Instituto Olho d'Água
NOSSA HISTÓRIA
A criação do Instituto Olho d’Água deve ser entendida como uma iniciativa retroalimentada, onde ações e resultados se desdobram em mais ações, de acordo com a resiliência da comunidade.
Nossos projetos integram a rede de produção do conhecimento das Ciências da Sustentabilidade desenvolvida pela ONU para atender os Objetivos de Desenvolvimento Sustentável da Agenda 2030, configurando-se como um projeto inovador na região e mostrando que a comunidade passou a olhar para a sua cultura popular com o sentimento de (re)valorização e apropriação, entendendo que os seus saberes tradicionais, os seus ofícios, os seus lugares, a arquitetura vernácula, os seus mitos, as suas festas tradicionais, os seus rituais, os seus objetos e os modos de fazer são tão importantes quanto o patrimônio arqueológico milenar da Serra da Capivara, onde tudo isso junto, faz parte da própria constituição desse território milenar.

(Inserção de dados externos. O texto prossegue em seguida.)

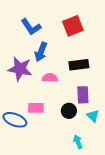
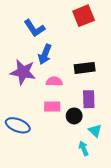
red square: (73, 26) -> (84, 16), moved
pink rectangle: (36, 108) -> (52, 107), moved
cyan triangle: (93, 116) -> (95, 131), moved

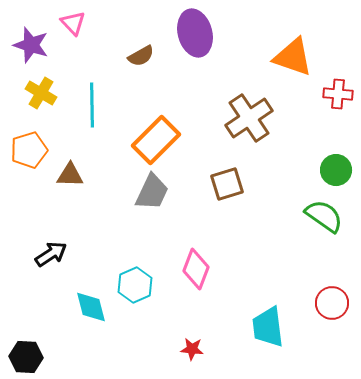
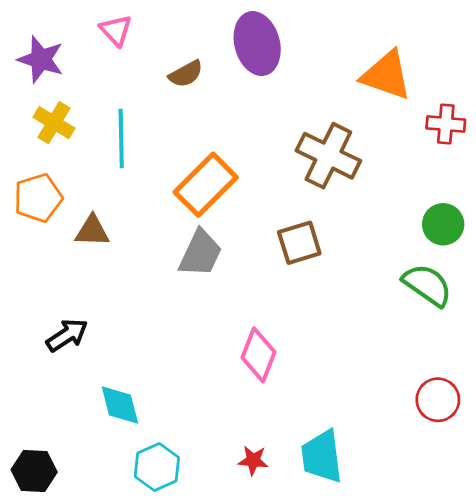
pink triangle: (73, 23) -> (116, 30), moved
brown cross: (249, 118) -> (328, 156), turned -30
cyan hexagon: (135, 285) -> (157, 467), moved
cyan trapezoid: (268, 327) -> (322, 456), moved

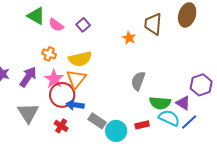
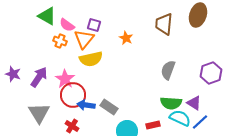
purple square: (83, 25) -> (94, 25), turned -32
orange star: (129, 38) -> (126, 38), moved
orange cross: (49, 54) -> (60, 41), moved
orange triangle: (76, 79) -> (84, 39), moved
gray semicircle: (138, 81) -> (168, 70), moved
purple hexagon: (201, 85) -> (211, 73), moved
gray rectangle: (97, 121) -> (109, 107), moved

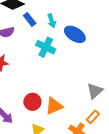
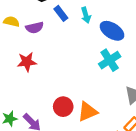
cyan cross: (46, 47) -> (110, 60), moved, turned 30

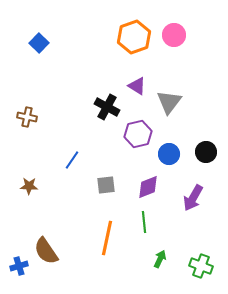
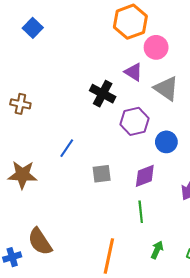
pink circle: (174, 35) -> (156, 47), moved
gray triangle: (169, 102) -> (166, 88), turned -32
brown star: (29, 186) -> (22, 175), size x1.6
orange line: (107, 238) -> (109, 256), moved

O IOd'A existe para evocar elementos que fortalecem o protagonismo comunitário e instiga a vocação criativa das comunidades para o bem-estar social - no cuidado com o meio ambiente, na defesa da vida, na preservação da memória, das tradições e do patrimônio cultural, em conexão com o acervo arqueológico do PNSC.
O andamento das atividades do IOd'A dá resultados, ao mesmo tempo que permite momentos de cura, sempre tendo como norte novos caminhos para desenvolver vocações da comunidade de maneira inovadora e transformadora, renovando e aplicando conceitos para atender demandas sociais.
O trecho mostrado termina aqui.